Michael Vadon

Trump’s Economics Speech: Seeking Conservative Cred and Kissing Babies

Editor’s note: Republican presidential nominee Donald Trump delivered an economic policy speech on August 8 in Detroit that called for aggressive sanctions against U.S. trading partners, a rollback of environmental regulations and large tax cuts. He offered a few new policy proposals but primarily sought to contrast himself with rival Hillary Clinton, who he said wanted to redistribute wealth and add new layers of regulation. We asked two of our economic experts to watch the speech and offer a few takeaways.

Trump trumpets some conservative principles

Christos Makridis, Stanford University

A fundamental difference between conservatives and liberals is how effectively they believe government manages resources. Conservatives tend to think the government is a poor steward; liberals take the opposite position.

These are oversimplifications, but they matter when it comes to analyzing Trump’s recent economic speech and help illustrate why conservatives like me who didn’t support him in the primaries are increasingly gravitating toward his campaign. In particular, Trump made several points that are worth highlighting.

The first was his review of the economic facts underscoring the election year: Inequality is high, policy uncertainty is high, labor force participation is low and economic growth is low.

None of this is to say that the U.S. is doing poorly relative to other countries, but we are doing poorly relative to our potential.

In fact, we’ve seen the weakest “recession recovery” in recent history. Research by economists Lee Ohanian and Harold Cole showed how government policy (in particular price controls) prolonged the Great Depression. Could current government policy be similarly holding back a genuine recovery?

The second was his tax proposal, which would include a major simplification and reduction of marginal rates (from seven to four).

High corporate tax rates can deter existing companies from making profitable investments. The costs of these taxes are clear: They reduce firms’ physical and human capital investments – the latter of which is desperately needed at a time when there is potentially a “skills gap.”

Lowering tax rates provides individuals with more money to use as they see fit, rather than entrusting it to the government. In a similar vein were his proposals to decentralize education and make child care more affordable. Improving access to child care and parents’ ability to provide for their children is integral to a child’s development in the early years.

The third was his emphasis on doing more at home, in the U.S., which means producing more of our own energy and manufacturing things that we don’t need to trade for. The theory of comparative advantage, in which each country will tend to produce more of the goods and services in which it has the upper hand, is mainstream in economics. But it doesn’t always hold up when there are large distortions, as there arguably are today. The shale boom provides a glimpse of economic benefits when we can produce more stuff – energy or goods – domestically.

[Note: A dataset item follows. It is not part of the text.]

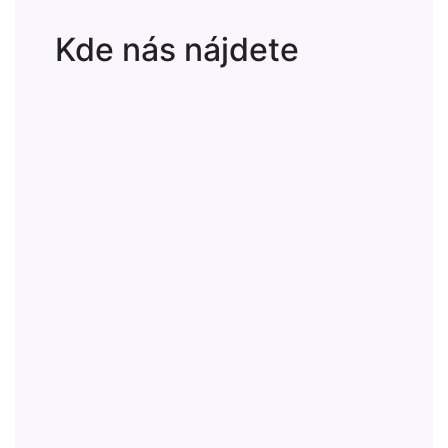
Kde nás nájdete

Donald Trump kissing a baby
Trump kisses a baby in July. (Carlo Allegri/Reuters)

How to kiss babies, Trump-style

Jay Zagorsky, The Ohio State University

Politicians have a long history of trying to be elected by kissing babies. However, with about four million babies being born in the U.S. each year, there isn’t enough time in the current presidential race to kiss enough newborns to make any real difference. So Trump is trying to find another way to convince Americans he cares about babies.

Trump’s economic speech in Detroit covered his ideas on tax reform, regulation, and child care.

It’s that last one that jumped out at me. As president, he said, he would “help reduce the cost of child care by allowing parents to fully deduct the average cost of child care spending from their taxes.”

Is this proposal just pandering to the voters, or will it actually improve the lives of tens of millions of families?

Trump is addressing an important issue. Each month the federal government runs a large survey that calculates the national unemployment rate. The most recent data from this survey show about one million people in the U.S. had child care problems in June that prevented them from either working or working as many hours as they wanted.

So how much is the average cost of child care that Trump would allow parents to deduct?

Child care is quite expensive. The U.S. Agriculture Department has an online child expense calculator that shows the annual costs of raising a child. The calculator shows the average middle-class, two-parent family spends about $3,900 a year on child care for a two-year-old.

However, the U.S. already has a child care tax credit, which allows people to deduct up to $3,000 of expenses for one child and $6,000 for two or more children. In 2013, the latest year of data, about six million households took advantage of it.

In the same year, there were about 30 million families with children under six years old. This means there is plenty of room to expand the program, since roughly four out of five families with children under six years old are not getting this government benefit to help pay for child care. Many families don’t take advantage of the credit because even though they need child care, they cannot afford it.

Will Trump’s proposal work for these millions of families?

I doubt it, because the government’s present policy already covers most of the costs of the average family. This means Trump’s proposal will likely not help more people afford child care.

Donald Trump’s campaign has focused on the issue of jobs. Child care is one part of the jobs problem in the U.S. However, this plan doesn’t address the roughly 80 percent of parents who are not currently receiving the child care credit, nor does it increase the availability of child care.

Trump is to be commended for raising the issue of child care for working Americans. However, his present proposal doesn’t solve the problem.